DESCRIPTION OF THE TASK
Each line below should be repeated exactly as written, with no pictures carried over.

- - -

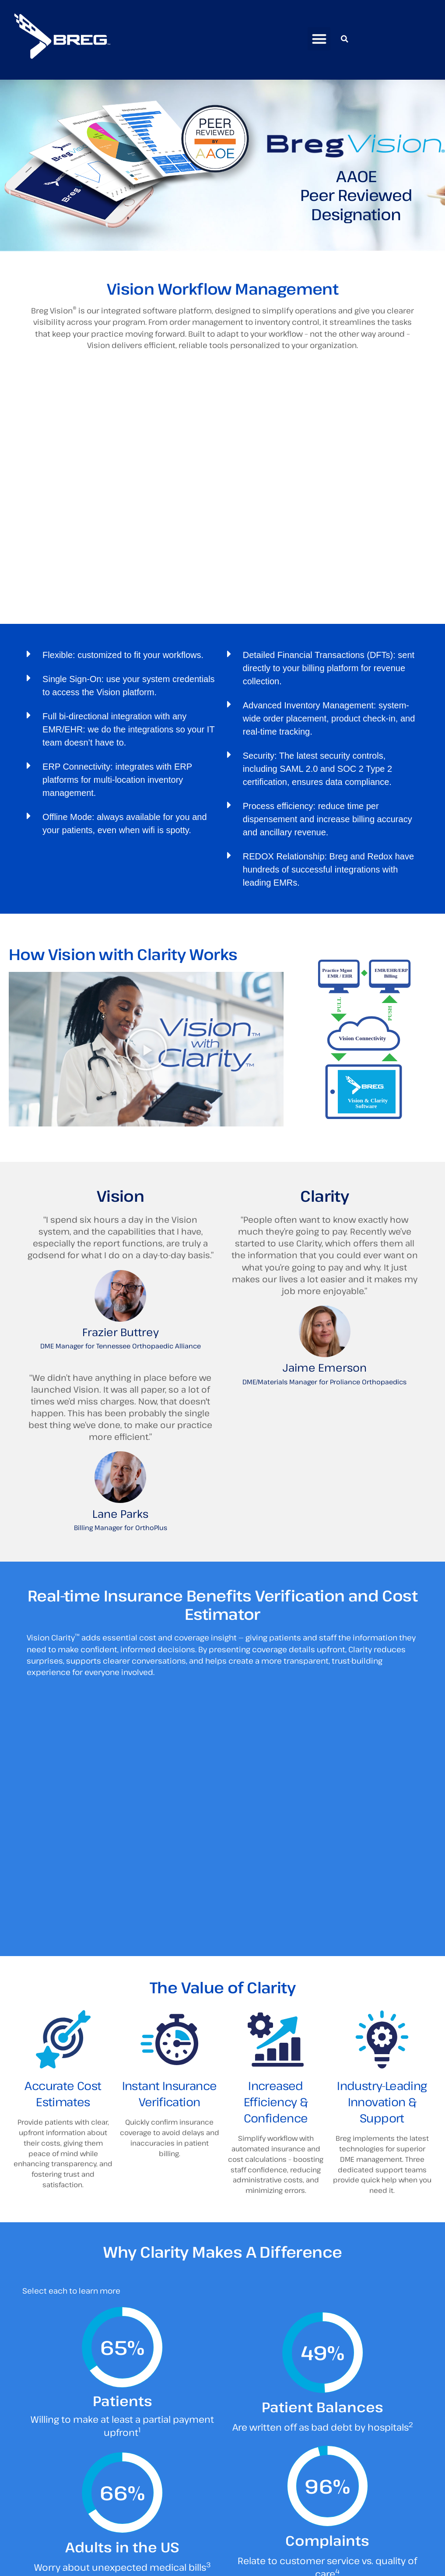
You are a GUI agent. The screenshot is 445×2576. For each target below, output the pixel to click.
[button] (319, 38)
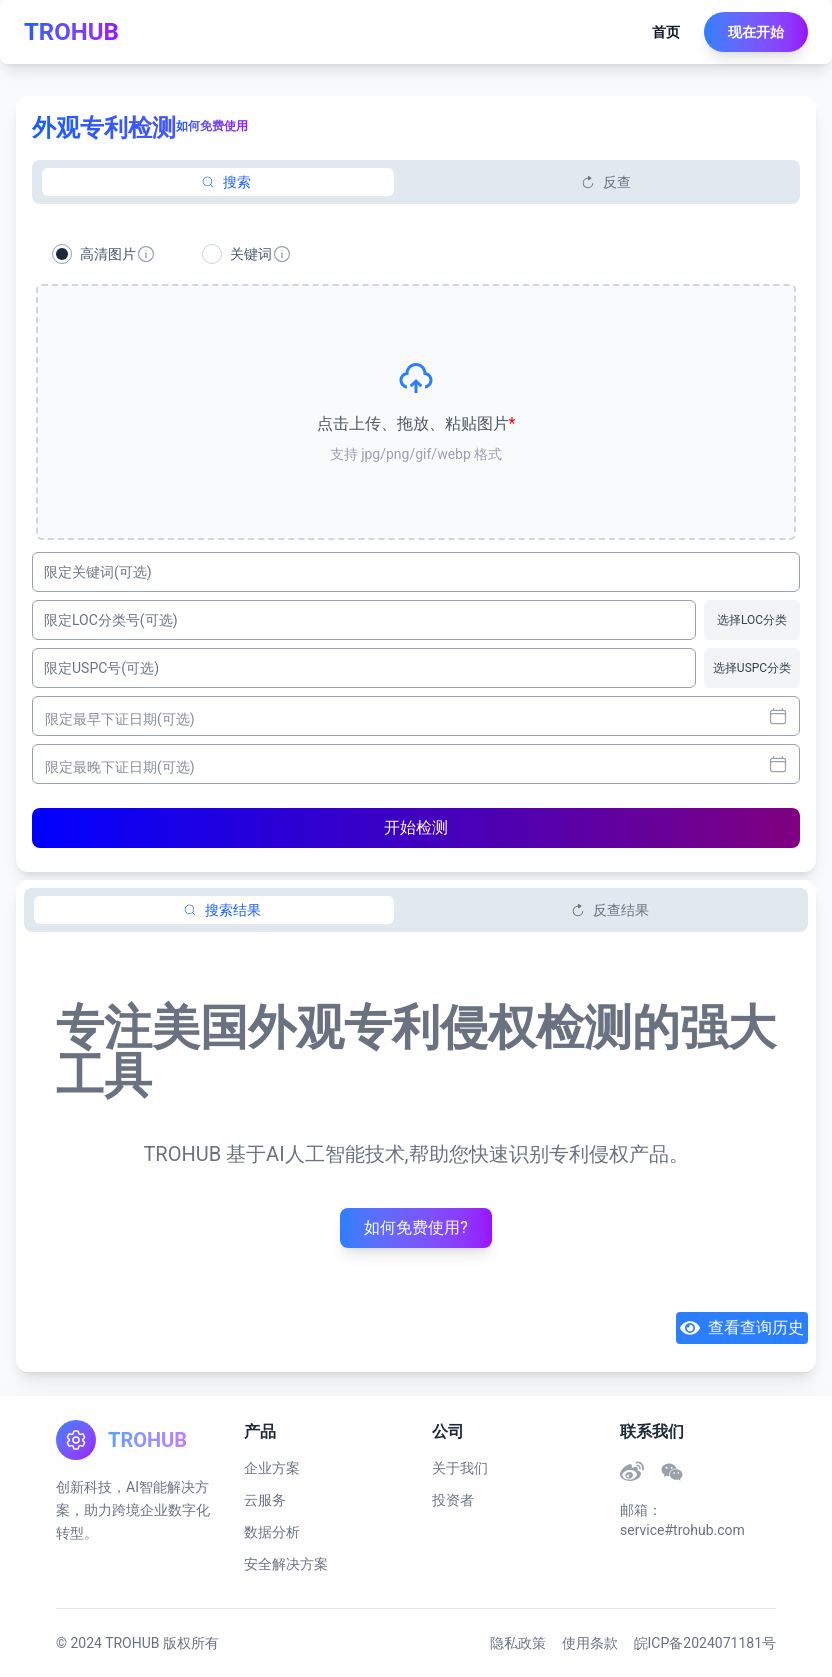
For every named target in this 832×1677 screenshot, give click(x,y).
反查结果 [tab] (610, 910)
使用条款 (590, 1643)
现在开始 (756, 32)
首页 (666, 32)
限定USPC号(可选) (101, 668)
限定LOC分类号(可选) (111, 620)
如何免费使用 (212, 126)
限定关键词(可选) (98, 572)
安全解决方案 (286, 1564)
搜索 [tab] (226, 182)
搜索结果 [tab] (222, 910)
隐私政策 (518, 1643)
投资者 (453, 1500)
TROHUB (71, 32)
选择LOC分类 (752, 620)
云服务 (265, 1500)
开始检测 (416, 827)
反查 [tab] (606, 182)
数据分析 (272, 1532)
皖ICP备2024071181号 (705, 1643)
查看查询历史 (742, 1328)
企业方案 (272, 1468)
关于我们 (460, 1468)
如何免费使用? (416, 1227)
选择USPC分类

- - -

RESULT BELOW
You are a GUI agent. The screenshot is 445×2576. For each target below, output the pixel to click.
[button] (319, 38)
For every named target in this 832×1677 screenshot, give click(x,y).
反查结果 [tab] (610, 910)
使用条款 (590, 1643)
现在开始 (756, 32)
首页 (666, 32)
限定USPC号(可选) (101, 668)
限定LOC分类号(可选) (111, 620)
如何免费使用 (212, 126)
限定关键词(可选) (98, 572)
安全解决方案 (286, 1564)
搜索 [tab] (226, 182)
搜索结果 [tab] (222, 910)
隐私政策 (518, 1643)
投资者 (453, 1500)
TROHUB (71, 32)
选择LOC分类 (752, 620)
云服务 (265, 1500)
开始检测 (416, 827)
反查 [tab] (606, 182)
数据分析 (272, 1532)
皖ICP备2024071181号 (705, 1643)
查看查询历史 (742, 1328)
企业方案 (272, 1468)
关于我们 (460, 1468)
如何免费使用? (416, 1227)
选择USPC分类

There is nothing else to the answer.